At a time when digitalisation is advancing rapidly, a large part of human knowledge remains trapped in documents that are not electronically accessible. As a result, millions of administrative files, judicial records and handwritten documents stored in public and private archives remain outside the reach of search systems and data-analysis tools, limiting their value for administrations, businesses, researchers and citizens.

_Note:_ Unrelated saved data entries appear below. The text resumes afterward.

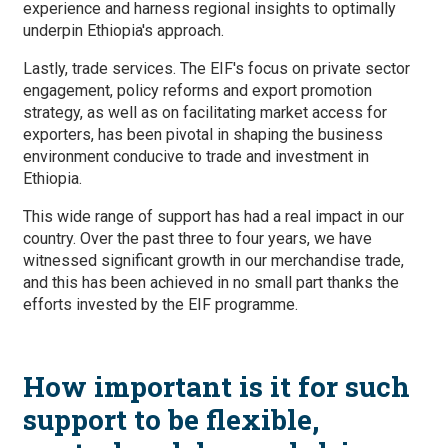
experience and harness regional insights to optimally
underpin Ethiopia's approach.
Lastly, trade services. The EIF's focus on private sector
engagement, policy reforms and export promotion
strategy, as well as on facilitating market access for
exporters, has been pivotal in shaping the business
environment conducive to trade and investment in
Ethiopia.
This wide range of support has had a real impact in our
country. Over the past three to four years, we have
witnessed significant growth in our merchandise trade,
and this has been achieved in no small part thanks the
efforts invested by the EIF programme.
How important is it for such
support to be flexible,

Faced with this challenge, tranSkriptorium has emerged—a spin-off from the Universitat Politècnica de València (UPV) that has turned years of research into solutions capable of interpreting, classifying and extracting structured information from historical and administrative documents. According to Luis Antonio Morró, the company’s CEO: “The origin of tranSkriptorium goes back to the moment when researchers from the Pattern Recognition and Human Language Technology Research Center (PRHLT) at the UPV and the University itself became interested in whether Probabilistic Indexing (PrIx) technology had business potential.” “That reflection,” he adds, “marked the starting point for transforming a scientific development into a tool with real-world impact.”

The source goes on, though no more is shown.